I hated myself for it. Hell, i even hated her for it.

I was aware how fucking stupid i looked right now, floating on my back on an empty beach in the middle of the night. It was embarrassing.

I was too deep in my thoughts and too high to care. But, if i was being completely honest i probably wouldn't care even if i was sober.

I don't give a fuck what people think of me, i don't care if they like me or not, i've learnt to stop giving a shit a long time ago.

From afar, where the bar was, it was packed with people. They swam, they drank, they danced and they laughed. Where i was it was dark, empty and lifeless.

I stayed floating for a good 30 minutes before i decided it was time i got out, the last thing i needed was for the others to get home and come looking for me.

I sat up in the water, the water hit my chin, my wet hair was cold against my forehead as i swam back to shore. My drenched clothes stuck to my body when i got out, leaving droplets of water behind me as i walked.

I walked back up the way i don't remember getting here, and although my path back home looked like it was blending together, and everything was delayed from my mind i continued walking. I held myself up as much as i could.

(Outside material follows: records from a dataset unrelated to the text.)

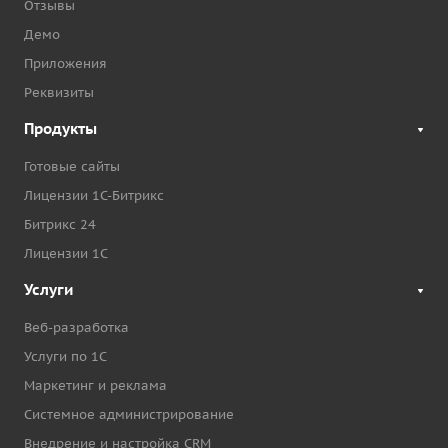
Отзывы
Демо
Приложения
Реквизиты
Продукты
Готовые сайты
Лицензии 1С-Битрикс
Битрикс 24
Лицензии 1С
Услуги
Веб-разработка
Услуги по 1С
Маркетинг и реклама
Системное администрирование
Внедрение и настройка CRM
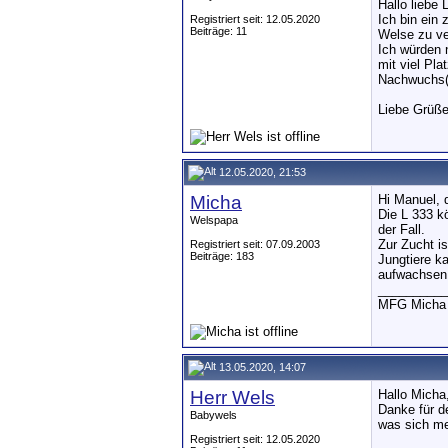
Hallo liebe
Ich bin ein 
Registriert seit: 12.05.2020
Beiträge: 11
Welse zu v
Ich würden 
mit viel Pl
Nachwuchs(f
Liebe Grüß
12.05.2020, 21:53
Micha
Hi Manuel, 
Die L 333 k
Welspapa
der Fall.
Zur Zucht i
Registriert seit: 07.09.2003
Beiträge: 183
Jungtiere k
aufwachsen
__________
MFG Micha
13.05.2020, 14:07
Herr Wels
Hallo Micha
Danke für d
Babywels
was sich me
Registriert seit: 12.05.2020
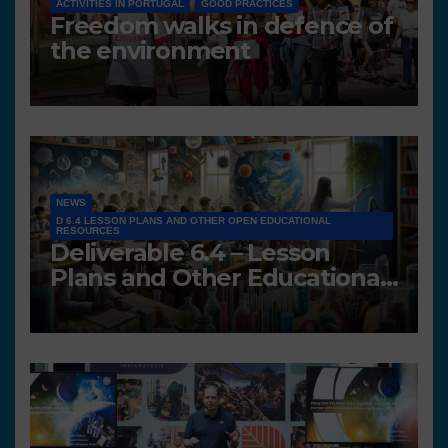
ACTIVITIES IN PORTUGAL
GOOD PRACTICES
Freedom walks in defence of
the environment
NEWS
D 6.4 LESSON PLANS AND OTHER OPEN EDUCATIONAL
RESOURCES
Deliverable 6.4 – Lesson
Plans and Other Educational
resources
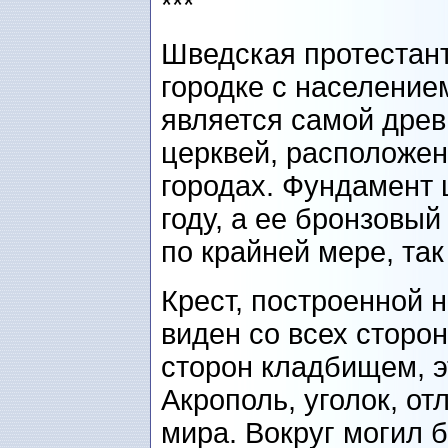
***
Шведская протестант
городке с население
является самой дре
церквей, расположен
городах. Фундамент 
году, а ее бронзовый
по крайней мере, так
Крест, построенной 
виден со всех сторо
сторон кладбищем, 
Акрополь, уголок, о
мира. Вокруг могил 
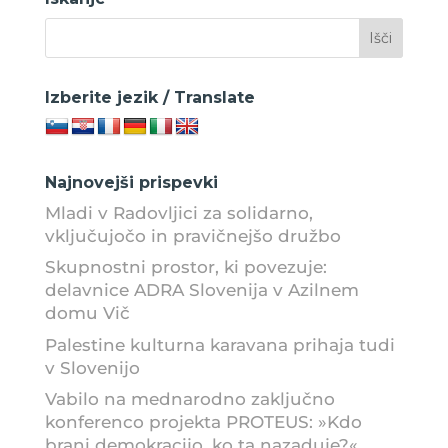
Izberite jezik / Translate
Najnovejši prispevki
Mladi v Radovljici za solidarno,
vključujočo in pravičnejšo družbo
Skupnostni prostor, ki povezuje:
delavnice ADRA Slovenija v Azilnem
domu Vič
Palestine kulturna karavana prihaja tudi
v Slovenijo
Vabilo na mednarodno zaključno
konferenco projekta PROTEUS: »Kdo
brani demokracijo, ko ta nazaduje?«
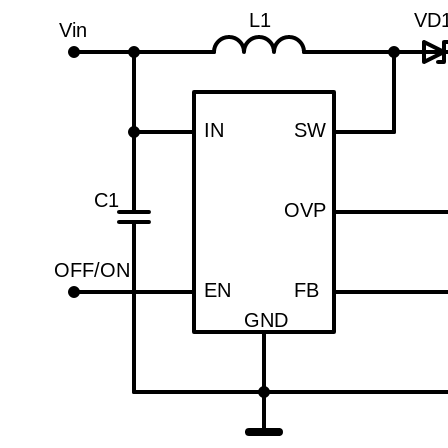
L1
VD
Vin
IN
SW
C1
OVP
OFF/ON
EN
FB
GND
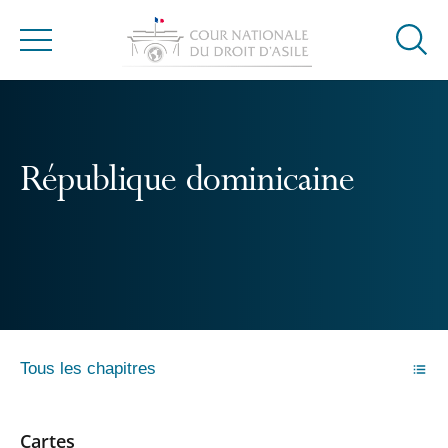
Ouvrir
Menu
la
modal
de
reche
République dominicaine
Tous les chapitres
Cartes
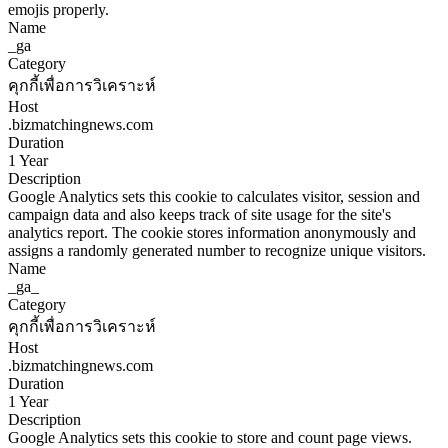
emojis properly.
Name
_ga
Category
คุกกี้เพื่อการวิเคราะห์
Host
.bizmatchingnews.com
Duration
1 Year
Description
Google Analytics sets this cookie to calculates visitor, session and
campaign data and also keeps track of site usage for the site's
analytics report. The cookie stores information anonymously and
assigns a randomly generated number to recognize unique visitors.
Name
_ga_
Category
คุกกี้เพื่อการวิเคราะห์
Host
.bizmatchingnews.com
Duration
1 Year
Description
Google Analytics sets this cookie to store and count page views.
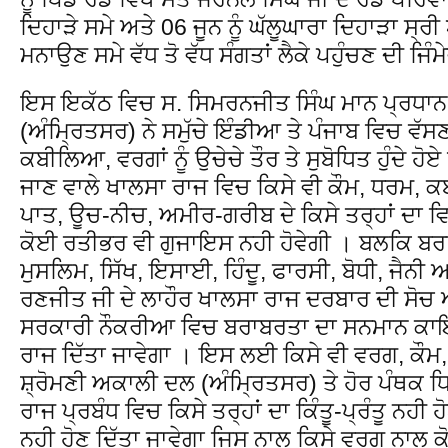
ਦਿਹਾੜੇ ਸਮੇ ਅਤੇ 06 ਜੂਨ ਨੂੰ ਘੱਲੂਘਾਰਾ ਦਿਹਾੜਾ ਸ੍
ਮਨਾਉਣ ਸਮੇ ਵੱਧ ਤੋ ਵੱਧ ਸੰਗਤਾਂ ਲੈਕੇ ਪਹੁੰਚਣ ਦੀ ਜਿ
ਇਸ ਇਕੱਠ ਵਿਚ ਸ. ਸਿਮਰਨਜੀਤ ਸਿੰਘ ਮਾਨ ਪ੍ਰਧਾਨ 
(ਅੰਮ੍ਰਿਤਸਰ) ਨੇ ਸਮੁੱਚੇ ਇੰਡੀਆ ਤੇ ਪੰਜਾਬ ਵਿਚ ਵੱਸਣ
ਕਬੀਲਿਆ, ਵਰਗਾਂ ਨੂੰ ਉਚੇਚੇ ਤੌਰ ਤੇ ਸੁਬੋਧਿਤ ਹੁੰਦੇ ਹੋ
ਜਾਣ ਵਾਲੇ ਖਾਲਸਾ ਰਾਜ ਵਿਚ ਕਿਸੇ ਵੀ ਕੌਮ, ਧਰਮ, 
ਪਾਤ, ਊਚ-ਨੀਚ, ਅਮੀਰ-ਗਰੀਬ ਦੇ ਕਿਸੇ ਤਰ੍ਹਾਂ ਦਾ ਵ
ਕੋਈ ਰਤੀਭਰ ਵੀ ਗੁਜਾਇਸ ਨਹੀ ਹੋਵੇਗੀ । ਬਲਕਿ ਬਰਾ
ਮੁਸਲਿਮ, ਸਿੱਖ, ਇਸਾਈ, ਹਿੰਦੂ, ਫਾਰਸੀ, ਬੋਧੀ, ਜੈਨੀ ਅ
ਰਣਜੀਤ ਜੀ ਦੇ ਲਾਹੌਰ ਖਾਲਸਾ ਰਾਜ ਦਰਬਾਰ ਦੀ ਸੋਚ
ਸਰਕਾਰੀ ਨੌਕਰੀਆ ਵਿਚ ਬਰਾਬਰਤਾ ਦਾ ਸਨਮਾਨ ਕਾਇ
ਰਾਜ ਦਿੱਤਾ ਜਾਵੇਗਾ । ਇਸ ਲਈ ਕਿਸੇ ਵੀ ਵਰਗ, ਕੌਮ, 
ਸ਼੍ਰੋਮਣੀ ਅਕਾਲੀ ਦਲ (ਅੰਮ੍ਰਿਤਸਰ) ਤੇ ਹੋਰ ਪੰਥਕ ਧਿ
ਰਾਜ ਪ੍ਰਬੰਧ ਵਿਚ ਕਿਸੇ ਤਰ੍ਹਾਂ ਦਾ ਕਿੰਤੂ-ਪ੍ਰੰਤੂ ਨਹੀ
ਨਹੀ ਹੋਣ ਦਿੱਤਾ ਜਾਵੇਗਾ ਜਿਸ ਨਾਲ ਕਿਸੇ ਵਰਗ ਨਾਲ ਕ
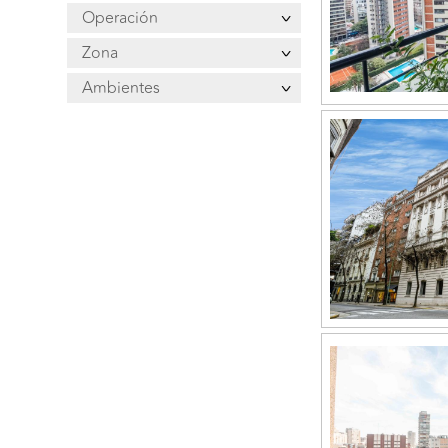
Operación
Zona
Ambientes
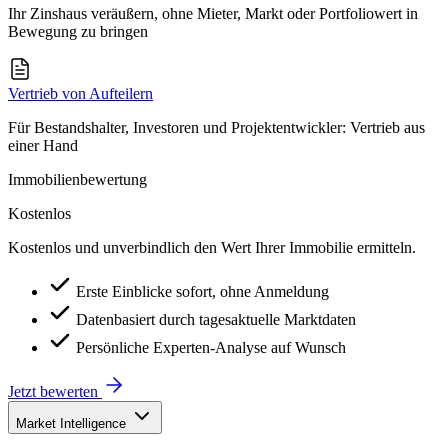
Ihr Zinshaus veräußern, ohne Mieter, Markt oder Portfoliowert in
Bewegung zu bringen
Vertrieb von Aufteilern
Für Bestandshalter, Investoren und Projektentwickler: Vertrieb aus
einer Hand
Immobilienbewertung
Kostenlos
Kostenlos und unverbindlich den Wert Ihrer Immobilie ermitteln.
Erste Einblicke sofort, ohne Anmeldung
Datenbasiert durch tagesaktuelle Marktdaten
Persönliche Experten-Analyse auf Wunsch
Jetzt bewerten
Market Intelligence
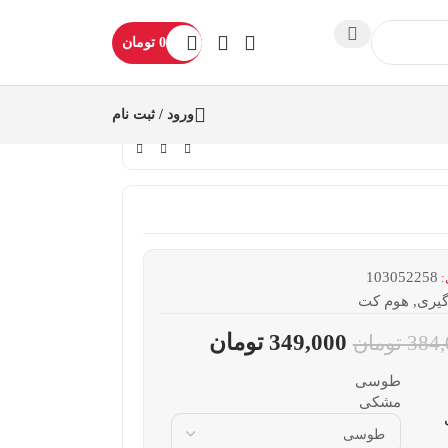
0
تومان
ورود / ثبت نام
103052258
:
گیری
,
هوم کت
349,000
تومان
384,
تومان
طوسی
مشکی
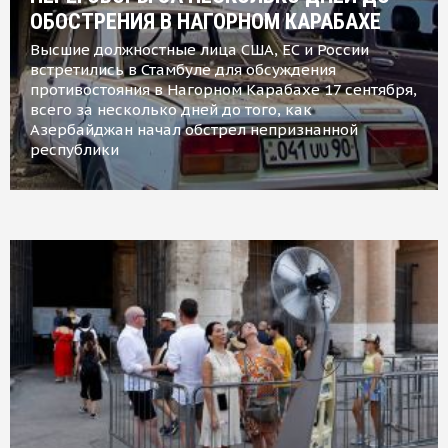
ОБОСТРЕНИЯ В НАГОРНОМ КАРАБАХЕ
Высшие должностные лица США, ЕС и России
встретились в Стамбуле для обсуждения
противостояния в Нагорном Карабахе 17 сентября,
всего за несколько дней до того, как
Азербайджан начал обстрел непризнанной
республики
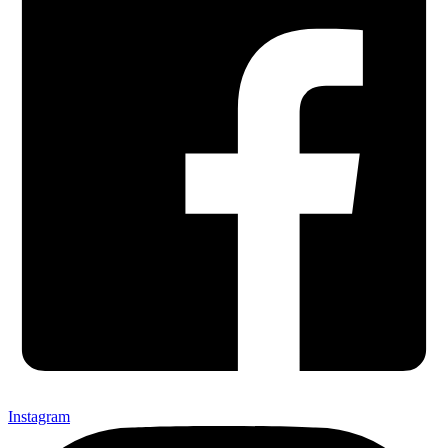
Instagram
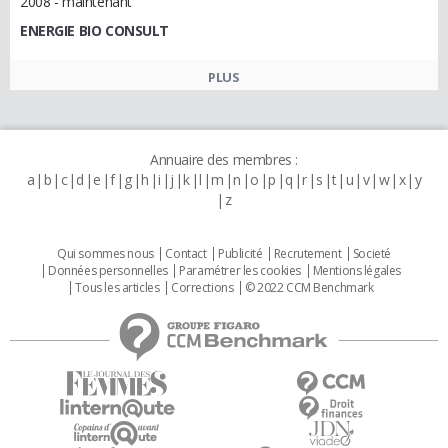
2008 - maintenant
ENERGIE BIO CONSULT
PLUS
Annuaire des membres :
a
b
c
d
e
f
g
h
i
j
k
l
m
n
o
p
q
r
s
t
u
v
w
x
y
z
Qui sommes nous
Contact
Publicité
Recrutement
Societé
Données personnelles
Paramétrer les cookies
Mentions légales
Tous les articles
Corrections
© 2022 CCM Benchmark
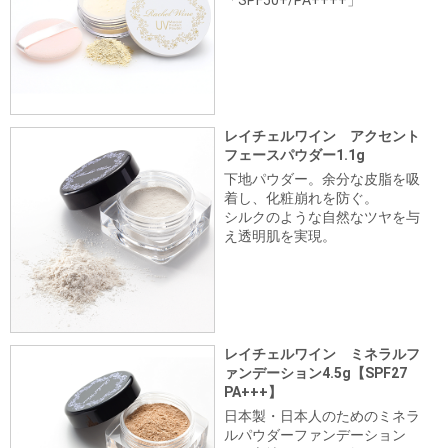
「SPF50+/PA++++」
レイチェルワイン アクセント
フェースパウダー1.1g
下地パウダー。余分な皮脂を吸
着し、化粧崩れを防ぐ。
シルクのような自然なツヤを与
え透明肌を実現。
レイチェルワイン ミネラルフ
ァンデーション4.5g【SPF27
PA+++】
日本製・日本人のためのミネラ
ルパウダーファンデーション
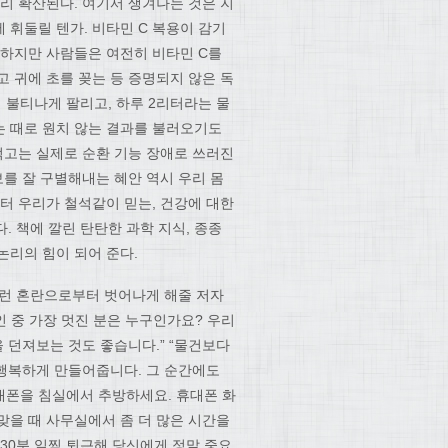
리 확산된다. 여기서 생겨나는 것은 지
 휘둘릴 텐가. 비타민 C 복용이 감기
 하지만 사람들은 여전히 비타민 C를
 귀에 초를 꽂는 등 증명되지 않은 독
불티나게 팔리고, 하루 2리터라는 물
는 때로 원치 않는 결과를 불러오기도
먹고는 실제로 순환 기능 장애로 쓰러진
보를 잘 구별해내는 혜안 역시 우리 몸
터 우리가 철석같이 믿는, 건강에 대한
. 책에 깔린 탄탄한 과학 지식, 종종
논리의 힘이 되어 준다.
 이런 혼란으로부터 벗어나게 해줄 저자
인 중 가장 멋진 분은 누구인가요? 우리
을 던져보는 것도 좋습니다.” “물건보다
 행복하게 만들어줍니다. 그 순간에도
휴대폰을 침실에서 추방하세요. 휴대폰 화
 맞을 때 사무실에서 좀 더 많은 시간을
30분 일찍 퇴근해 당신에게 정말 중요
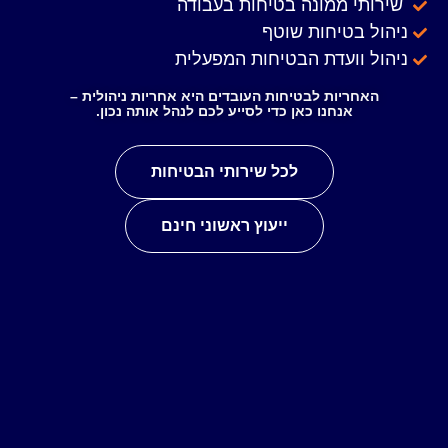
ממונה בטיחות בעבודה
טיחות שוטף
ועדת הבטיחות המפעלית
ות לבטיחות העובדים היא אחריות ניהולית –
נחנו כאן כדי לסייע לכם לנהל אותה נכון.
לכל שירותי הבטיחות
ייעוץ ראשוני חינם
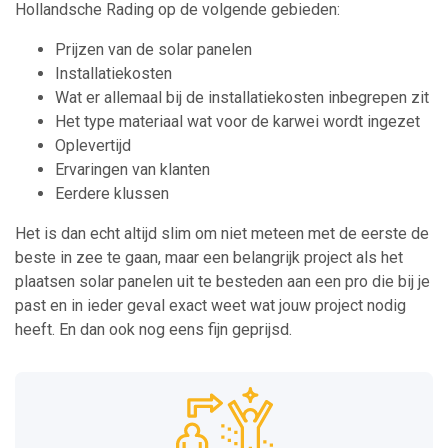
Hollandsche Rading op de volgende gebieden:
Prijzen van de solar panelen
Installatiekosten
Wat er allemaal bij de installatiekosten inbegrepen zit
Het type materiaal wat voor de karwei wordt ingezet
Oplevertijd
Ervaringen van klanten
Eerdere klussen
Het is dan echt altijd slim om niet meteen met de eerste de
beste in zee te gaan, maar een belangrijk project als het
plaatsen solar panelen uit te besteden aan een pro die bij je
past en in ieder geval exact weet wat jouw project nodig
heeft. En dan ook nog eens fijn geprijsd.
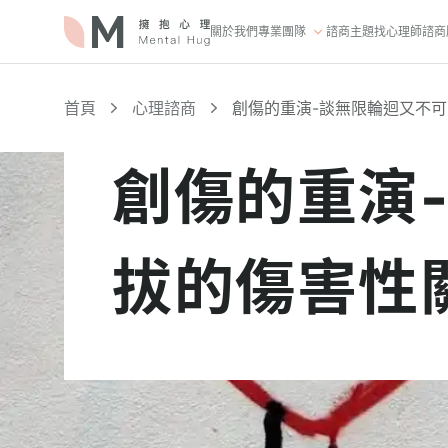
關於我們
專業團隊
諮商主題
找心理師
諮商
首頁
心理諮商
創傷的重演-談無限輪迴又不
創傷的重演
拔的傷害性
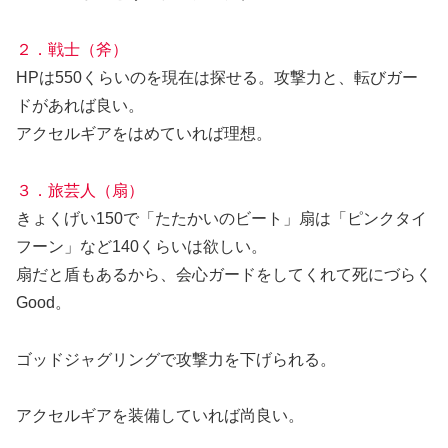
２．戦士（斧）
HPは550くらいのを現在は探せる。攻撃力と、転びガー
ドがあれば良い。
アクセルギアをはめていれば理想。
３．旅芸人（扇）
きょくげい150で「たたかいのビート」扇は「ピンクタイ
フーン」など140くらいは欲しい。
扇だと盾もあるから、会心ガードをしてくれて死にづらく
Good。
ゴッドジャグリングで攻撃力を下げられる。
アクセルギアを装備していれば尚良い。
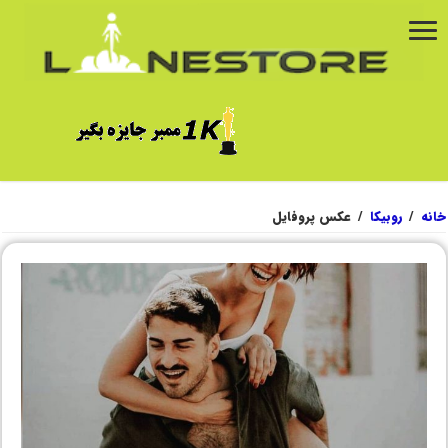
خانه
/
روبیکا
/
عکس پروفایل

My eyes rolled to the back of my head as i tried to get my normal vision back. I don't know how long, or how fast i walked, because i was so relaxed, so calm and so tired that time just ended up blending together and before i even knew it i was back in the house.

I gripped onto the railing as i walked up the steps, i could hear my heartbeat, and feel it in my ears, i could hear every breath i took, every little sound my body made.